Risk of Deviation Between Market Price and NAV.  Unlike conventional ETFs, the Fund is not an index fund. The fund is actively managed and does not seek to replicate the performance of a specified index.  Index based ETFs have generally traded at prices which closely correspond to net asset value (“NAV”) per Share.  Actively managed ETFs have a limited trading history and, therefore, there can be no assurance as to whether and/or the extent to which the Shares will trade at premiums or discounts to NAV.
 
Risk of Cash Transactions. In certain instances, unlike most ETFs, the Fund may effect creations and redemptions for cash, rather than in-kind. As a result, an investment in the Fund may be less tax-efficient than an investment in a more conventional ETF. ETFs generally are able to make in-kind redemptions and avoid being taxed on gain on the distributed portfolio securities at the Fund level. Because the Fund may effect redemptions for cash, rather than in-kind distributions, it may be required to sell portfolio securities in order to obtain the cash needed to distribute redemption proceeds. If the Fund recognizes gain on these sales, this generally will cause the Fund to recognize gain it might not otherwise have recognized, or to recognize such gain sooner than would otherwise be required if it were to distribute portfolio securities in-kind. The Fund generally intends to distribute these gains to shareholders to avoid being taxed on this gain at the Fund level and otherwise comply with the special tax rules that apply to it. This strategy may cause shareholders to be subject to tax on gains they would not otherwise be subject to, or at an earlier date than, if they had made an investment in a different ETF. Moreover, cash transactions may have to be carried out over several days if the securities market is relatively illiquid and may involve
 
 
 
6

 
 
considerable brokerage fees and taxes. These brokerage fees and taxes, which will be higher than if the Fund sold and redeemed its Shares principally in-kind, will be passed on to purchasers and redeemers of Creation Units in the form of creation and redemption transaction fees. In addition, these factors may result in wider spreads between the bid and the offered prices of the Fund’s Shares than for more conventional ETFs.
 
Fund Performance
 
As of the date of this Prospectus, the Fund has not yet completed a full calendar year of investment operations.  When the Fund has completed a full calendar year of investment operations, this section will include charts that show annual total returns, highest and lowest quarterly returns and average annual total returns (before and after taxes) compared to a benchmark index selected for the Fund.
 
Management
 
Investment Adviser.  Guggenheim Funds Investment Advisors, LLC
 
Portfolio Management.  The portfolio manager who is currently responsible for the day-to-day management of the Fund’s portfolio is Patrick L. Mitchell, who has managed the Fund’s portfolio since its inception.
 
Purchase and Sale of Shares
 
The Trust will issue and redeem Shares at NAV only in a large specified number of Shares called a “Creation Unit” or multiples thereof. A Creation Unit consists of [        ] Shares. Creation Unit transactions are typically constructed in exchange for the deposit or delivery of in kind securities and/or cash.  As a practical matter, only authorized participants may purchase or redeem these Creation Units. Except when aggregated in Creation Units, the Shares are not redeemable securities of the Fund. The prices at which creations and redemptions occur are based on the next calculation of NAV after an order is received in proper form by the Fund’s distributor.
 
Individual Shares of the Fund may only be purchased and sold in secondary market transactions through brokers. Shares of the Fund will be listed for trading on NYSE Arca and because Shares will trade at market prices rather than NAV, Shares of the Fund may trade at a price greater than or less than NAV.
 
Tax Information
 
The Fund’s distributions are taxable and will generally be taxed as ordinary income or capital gains.
 
 
 
 
7

 
 

 
ADDITIONAL INFORMATION ABOUT THE FUND’S STRATEGIES AND RISKS
 
Investment Objective
 
The Fund’s investment objective is non-fundamental and may be changed by the Board of Trustees without shareholder approval.

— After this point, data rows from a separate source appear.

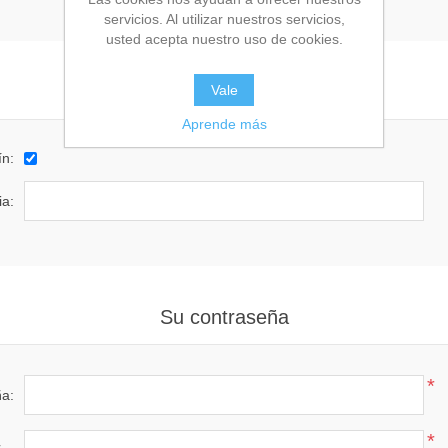
servicios. Al utilizar nuestros servicios,
usted acepta nuestro uso de cookies.
Opciones
Vale
Aprende más
ín:
ia:
Su contraseña
*
a:
*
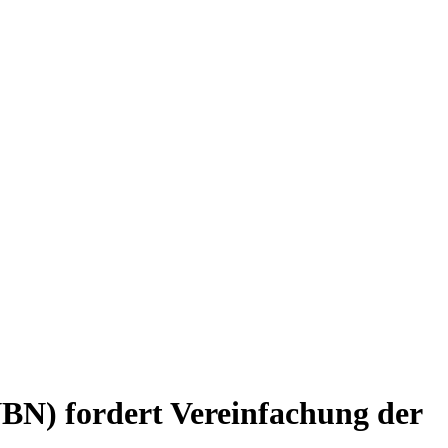
BN) fordert Vereinfachung der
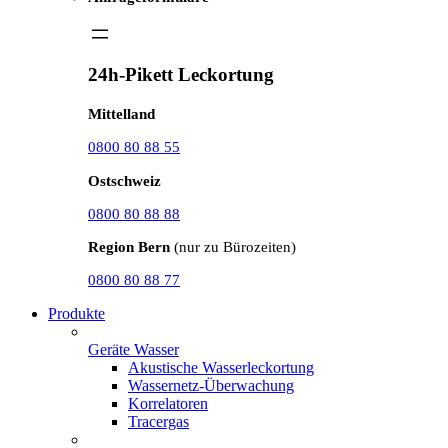
24h-Pikett Leckortung
Mittelland
0800 80 88 55
Ostschweiz
0800 80 88 88
Region Bern
(nur zu Bürozeiten)
0800 80 88 77
Produkte
Geräte Wasser
Akustische Wasserleckortung
Wassernetz-Überwachung
Korrelatoren
Tracergas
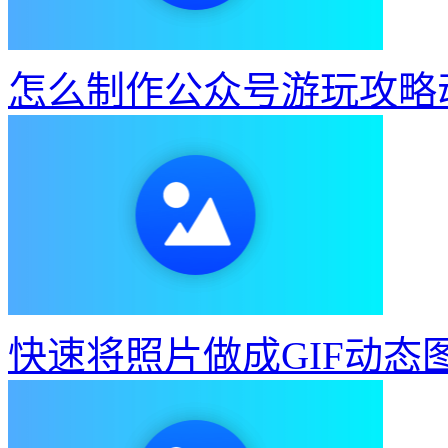
怎么制作公众号游玩攻略
快速将照片做成GIF动态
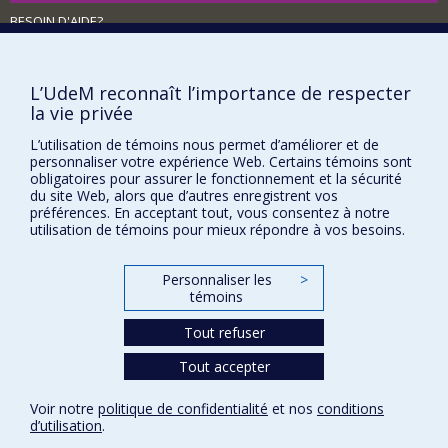
BESOIN D'AIDE?
Plan du site
Signaler une erreur
L’UdeM reconnaît l’importance de respecter
Accessibilité
la vie privée
FACULTÉ DES ARTS ET DES SCIENCES
L’utilisation de témoins nous permet d’améliorer et de
personnaliser votre expérience Web. Certains témoins sont
Nos départements et écoles
obligatoires pour assurer le fonctionnement et la sécurité
du site Web, alors que d’autres enregistrent vos
Nos centres d'études
préférences. En acceptant tout, vous consentez à notre
utilisation de témoins pour mieux répondre à vos besoins.
Nos programmes et cours
Personnaliser les
>
témoins
Confidentialité
Conditions d’utilisation
Tout refuser
Paramètres des témoins
Université de
Tout accepter
Montréal
Voir notre
politique de confidentialité
et nos
conditions
d’utilisation
.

Portfolio Construction Guidelines
 
The Fund will be managed in accordance with the principal investment strategies stated above, subject to the following investment restrictions:

1.           The Fund shall limit the aggregate exposure of the portfolio to any one industry group to 25% of the Fund’s net assets;

2.           No single issuer will comprise more than 5% of the portfolio;

3.           The Fund will not employ any leverage in order to meet its investment objective;

4.           The Fund shall not invest more than 10% of its net assets in asset-backed securities issued or guaranteed by private issuers;

5.           The Fund shall not invest more than 20% of its net assets in below investment grade senior loans;

6.           The Fund shall invest at least 80% of the portfolio in below investment grade rated securities; and

7.           The Fund will not invest in derivative securities including options, swaps or futures.

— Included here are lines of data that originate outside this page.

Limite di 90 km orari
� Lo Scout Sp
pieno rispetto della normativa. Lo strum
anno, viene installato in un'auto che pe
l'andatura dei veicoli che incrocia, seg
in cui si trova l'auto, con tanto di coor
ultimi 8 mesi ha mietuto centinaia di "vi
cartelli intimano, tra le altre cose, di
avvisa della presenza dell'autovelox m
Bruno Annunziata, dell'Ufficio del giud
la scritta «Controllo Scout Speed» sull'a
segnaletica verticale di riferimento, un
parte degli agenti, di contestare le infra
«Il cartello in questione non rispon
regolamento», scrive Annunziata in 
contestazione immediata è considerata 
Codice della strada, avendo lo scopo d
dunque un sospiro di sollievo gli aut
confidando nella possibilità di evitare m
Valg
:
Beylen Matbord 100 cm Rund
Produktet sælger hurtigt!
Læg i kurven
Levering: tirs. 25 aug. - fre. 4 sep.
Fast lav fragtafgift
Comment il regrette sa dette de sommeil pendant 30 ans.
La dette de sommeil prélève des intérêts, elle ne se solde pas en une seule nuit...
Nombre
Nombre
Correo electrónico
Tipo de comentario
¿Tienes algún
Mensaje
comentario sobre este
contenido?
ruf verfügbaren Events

Non-Principal Investment Strategies
 
As a principal investment strategy and as described above, the Fund will normally invest at least 80% of its net assets in Below Investment Grade bonds or bonds that are unrated and deemed to be of Below Investment Grade quality as determined by the Advisor. The Fund may also invest in floating rate or adjustable rate, callable bonds with, as determined by the Adviser, a high probability of being redeemed prior to maturity, Rule 144A securities, “putable” bonds when the put date is within a 24 month period, "busted" convertible securities, bank loans and other types of securities, all of which may be rated at or below investment grade.   As non-principal investment strategies, the Fund may invest its remaining assets in money market instruments (including other funds which invest exclusively in money market instruments), preferred securities, insurance-linked securities and structured notes (notes on which the amount of principal repayment and interest payments are based on the movement of one or more specified factors, such as the movement of a particular security or security index). The Fund may, from time to time, invest in money market instruments or other cash equivalents as part of a temporary defensive strategy to protect against temporary market declines.  When the Fund takes a temporary defensive position that is inconsistent with its principal investment strategies, the Fund may not achieve its investment objective. The Fund may also invest, to a limited extent, in other pooled investment vehicles which are not registered investment companies under the Investment Company Act of 1940 as amended (the "1940 Act"); however, the Fund will not invest in hedge funds or commodity pools.
 
 
 
8

 
 

The Fund may borrow money from a bank up to a limit of 10% of the value of its assets, but only for temporary or emergency purposes.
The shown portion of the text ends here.